Obviously, for those who already live within city limits, it’s less of a challenge to get motorists to give up their chariots for a day. And for those within and around Detroit, Detroit has a lot of advantages over other cities, at least when it comes to cycling.
“We have a really good grid system of roads, without a lot of cul de sacs,” Scott tells us. “And compared to other cities, Detroit extremely flat.”

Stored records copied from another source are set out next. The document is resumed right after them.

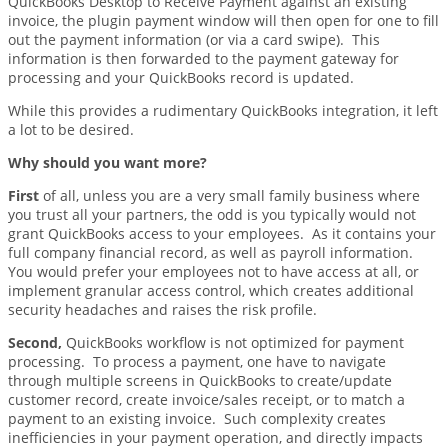
QuickBooks Desktop to Receive Payment against an existing
invoice, the plugin payment window will then open for one to fill
out the payment information (or via a card swipe). This
information is then forwarded to the payment gateway for
processing and your QuickBooks record is updated.
While this provides a rudimentary QuickBooks integration, it left
a lot to be desired.
Why should you want more?
First
of all, unless you are a very small family business where
you trust all your partners, the odd is you typically would not
grant QuickBooks access to your employees. As it contains your
full company financial record, as well as payroll information.
You would prefer your employees not to have access at all, or
implement granular access control, which creates additional
security headaches and raises the risk profile.
Second,
QuickBooks workflow is not optimized for payment
processing. To process a payment, one have to navigate
through multiple screens in QuickBooks to create/update
customer record, create invoice/sales receipt, or to match a
payment to an existing invoice. Such complexity creates
inefficiencies in your payment operation, and directly impacts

Cyclists who pre-register get a chance to pick up some goodies at three “pit stops” that will be open from 7 to 9 Friday morning: in front of the Spirit of Detroit at the Coleman A. Young Municipal Building, in front of Old Main on the campus of Wayne State University, and at New Center Park. Special perks include an athletic wear T-shirt and a Whole Foods tote bag, but there will be plenty of snack bars, coffee coupons, and more for all participants.
What’s more, the good people at Fitness Works
adjacent New Center Park have agreed to open their doors to cyclists who bring a photo ID and their own lock.
But perhaps most interesting of all is a demonstration model that will be at the City Hall location for Detroit’s new MoGo bike rental system
, which debuts May 23. Scott tells us everyone who participates in Bike to Work Day will get a free 24-hour MoGo pass.
Anything else we forgot? Todd Scott reminds us all, “The most important thing is to make sure bike is in working order.” If you haven’t ridden your bike in a while, take it to a bike shop and make sure it’s ready to go.